Selling, general and administrative: SG&A increased by $1.1
million, or 3.5%, from $32.7 million in 1994 to $33.8 
million in 1995, primarily due to increased costs associated 
with new store growth. SG&A decreased as a percentage 
of net sales from 24.8% in 1994 to 22.2% in 1995. The decrease
as a percentage of net sales in 1995 resulted primarily from
spreading SG&A over a larger revenue base.

Operating income: As a result of the items discussed 
above, operating income increased $5.9 million, or 52.8%, 
from $11.0 million in 1994 to $16.9 million in 1995.
Operating income increased as a percentage of net sales from
8.4% in 1994 to 11.0% in 1995.

Special litigation reversal: The benefit from 
litigation expense in 1994 of $2.9 million, or 2.2% as a 
percentage of net sales, reflects the reversal of previously 
provided reserves not used due to the settlements of 
litigation for $200,000. See "Business-Legal Proceedings" 
and Note 9 to "Notes to Financial Statements."

Pro forma provision for income taxes (unaudited): The pro forma 
provision for income taxes in 1995 was $6.5 million, or 4.2% 
of net sales, compared to $5.2 million, or 3.9% of net sales 
in 1994. The effective rate of the pro forma for income 
taxes was 40.4% and 39.2% 'in 1995 and 1994, respectively. 
The effective rates are less than the statutory rates in 
each period due to the benefit of certain tax credits.

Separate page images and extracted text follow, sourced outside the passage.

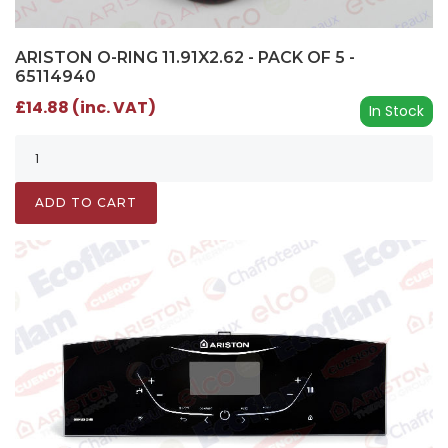
ARISTON O-RING 11.91X2.62 - PACK OF 5 -
65114940
£14.88 (inc. VAT)
In Stock
ADD TO CART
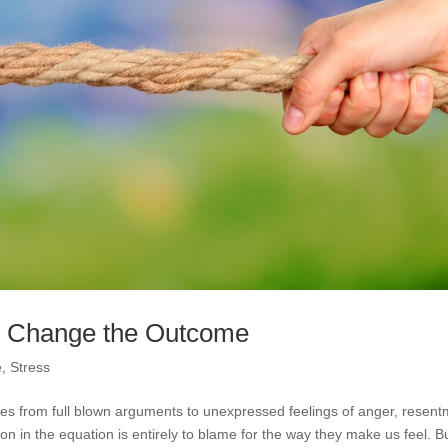
to Change the Outcome
e
,
Stress
anges from full blown arguments to unexpressed feelings of anger, resen
n in the equation is entirely to blame for the way they make us feel. Bu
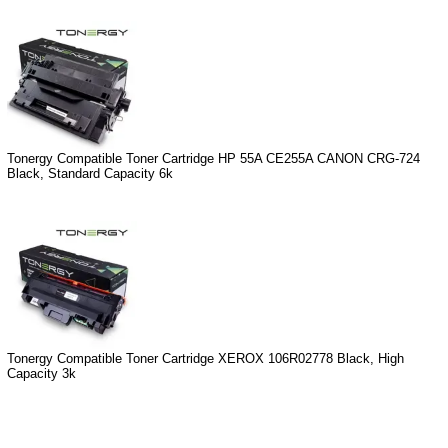
Tonergy Compatible Toner Cartridge HP 55A CE255A CANON CRG-724
Black, Standard Capacity 6k
Tonergy Compatible Toner Cartridge XEROX 106R02778 Black, High
Capacity 3k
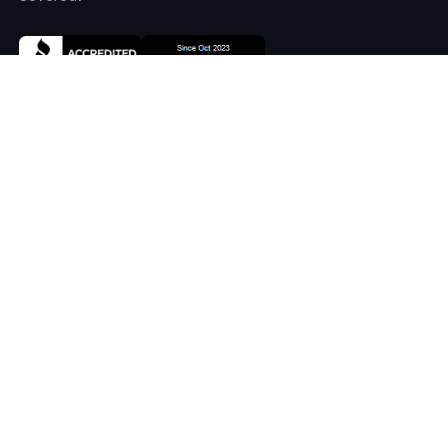
COMPANY
Home
About
Services
Systems
Careers
RESOURCES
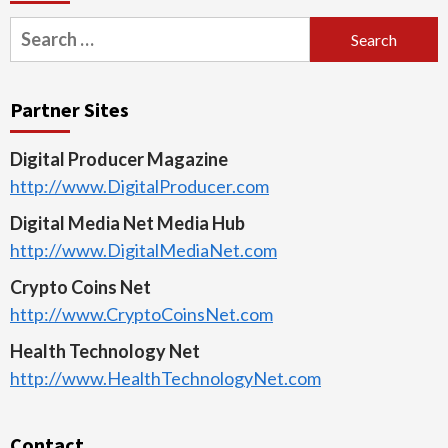
Search
for:
Partner Sites
Digital Producer Magazine
http://www.DigitalProducer.com
Digital Media Net Media Hub
http://www.DigitalMediaNet.com
Crypto Coins Net
http://www.CryptoCoinsNet.com
Health Technology Net
http://www.HealthTechnologyNet.com
Contact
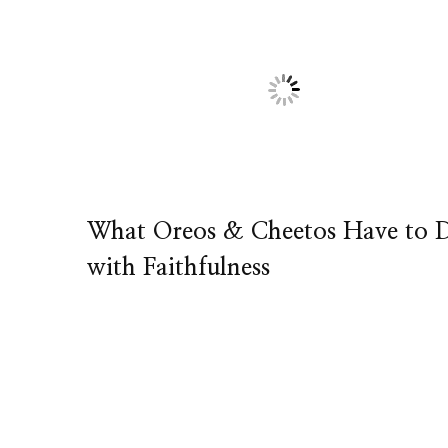
What Oreos & Cheetos Have to 
with Faithfulness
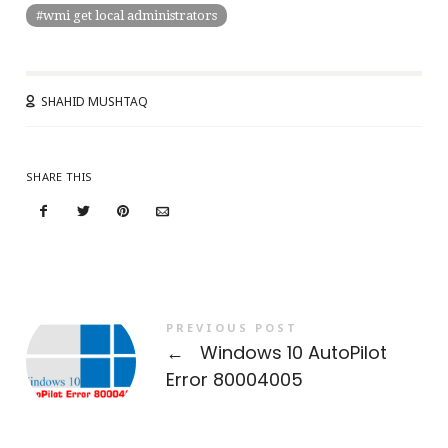
wmi get local administrators
SHAHID MUSHTAQ
SHARE THIS
PREVIOUS POST
←
Windows 10 AutoPilot
Error 80004005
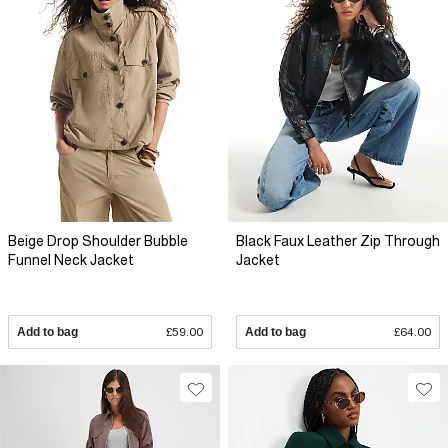
Beige Drop Shoulder Bubble
Black Faux Leather Zip Through
Funnel Neck Jacket
Jacket
Add to bag
£59.00
Add to bag
£64.00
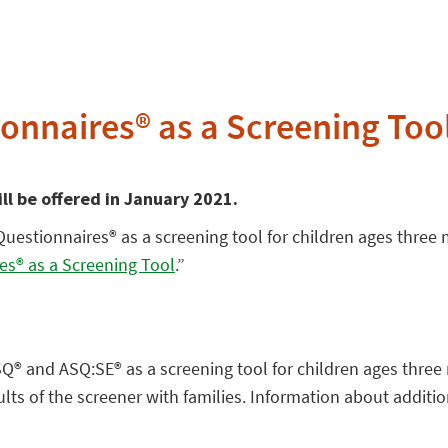
onnaires® as a Screening Too
ill be offered in January 2021.
Questionnaires® as a screening tool for children ages three
es® as a Screening Tool
.”
ASQ® and ASQ:SE® as a screening tool for children ages three
ts of the screener with families. Information about addition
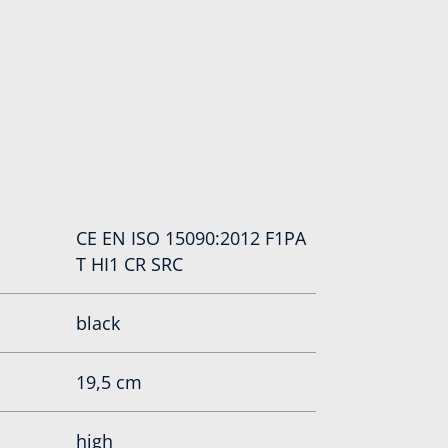
CE EN ISO 15090:2012 F1PA
T HI1 CR SRC
black
19,5 cm
high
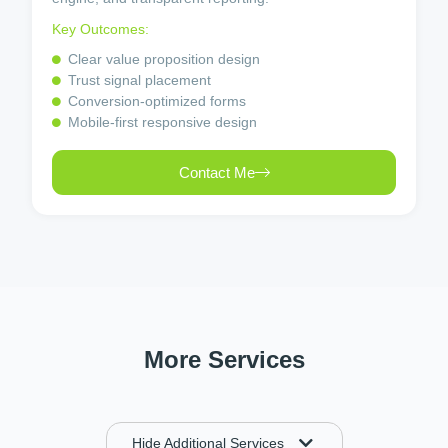
Key Outcomes:
Clear value proposition design
Trust signal placement
Conversion-optimized forms
Mobile-first responsive design
Contact Me
More Services
Hide Additional Services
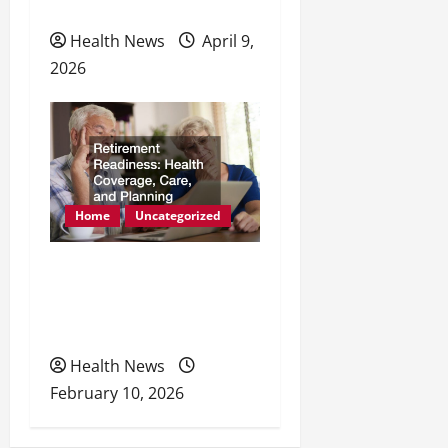
Physical Health
Health News
April 9,
2026
Home
Uncategorized
Retirement Readiness
Health Coverage, Care,
and Planning
Health News
February 10, 2026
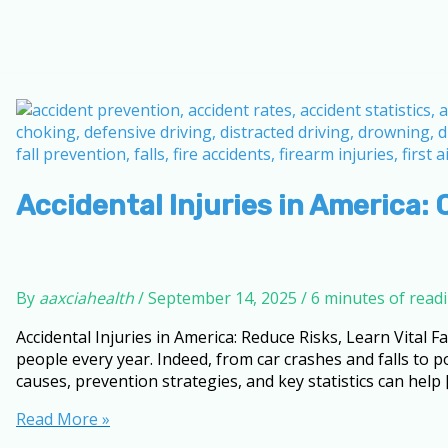
Accidental Injuries in America: 
By
aaxciahealth
/
September 14, 2025
/
6 minutes of read
Accidental Injuries in America: Reduce Risks, Learn Vital Fa
people every year. Indeed, from car crashes and falls to
causes, prevention strategies, and key statistics can help 
Accidental
Read More »
Injuries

See 
Note 5 of "Notes to Financial Statements."

Pro forma net income (unaudited): As a result of the items
discussed above, pro forma net income increased $1.6 
million, or 19.9%, from $8.0 million in 1994 to $9.6 million 
in 1995. Pro forma net income increased as a percentage of
net sales from 6.1% in 1994 to 6.3% in 1995.

Liquidity and Capital Resources

    Since inception, the Company had funded its operations
principally from cash provided by operations, and has not
generally relied upon external sources of financing. The 
Company's capital requirements result primarily from 
purchases of inventory, expenditures related to new store 
openings and the working capital requirements for new and 
existing stores. The Company takes advantage of close-out 
and other special-situation opportunities which frequently 
results in large volume purchases, and as a consequence, its 
cash requirements are not constant or predictable during the 
year and can be affected by the timing and size of its 
purchases.

     During 1994, 1995 and 1996, net cash provided by (used 
in) operations was $7.6 million, $17.3 million and $(12.0) 
million, respectively. The $12.0 million used in operations 
in 1996 reflects the impact of $27.6 million of available 
cash, invested in trading securities. Trading securities are 
securities that consist of high grade debt securities, 
purchased and held principally for the purpose of selling 
them in the near term. Interest, including amortization of 
acquisition premium and discount is included in current 
period earnings. Excluding the $27.6 million purchase of the 
short term investments in 1996, net cash provided from 
operations would have been $15.6 million. Net cash provided 
by operations also reflects increases in inventories in the 
amount of $5.3 million, $1.8 million and $2.6 million during 
1994, 1995 and 1996, respectively. During 1994, 1995 and 
1996, net cash used in investing activities for purchases of 
property and equipment was $1.9 million, $2.7 million and 
$7.3 million, in 1994, 1995 and 1996, respectively. Net cash 
used in financing activities in 1994 and 1995 was $6.1 
million and $11.8 million respectively. These funds 
represented payments of capital lease obligations and 
distributions to shareholders to cover, in part, federal and 
state income taxes payable by the Existing Shareholders with 
respect to the net income of the Company. In 1996 proceeds 
from financing activities was $19.6 million and included 
$65.2 million from the Company's initial public offering. In 
addition the Company paid $35.5 million of notes payable to 
shareholders and issued dividends to shareholders for $4.4 
million. Another $5.6 million represented payments of 
capital lease obligations and distributions to shareholders 
to cover, in part, federal and state income taxes payable by 
the Existing Shareholders with respect to the net income of 
the Company prior to the change of the Corporate tax status 
from an S corporation from a C corporation.   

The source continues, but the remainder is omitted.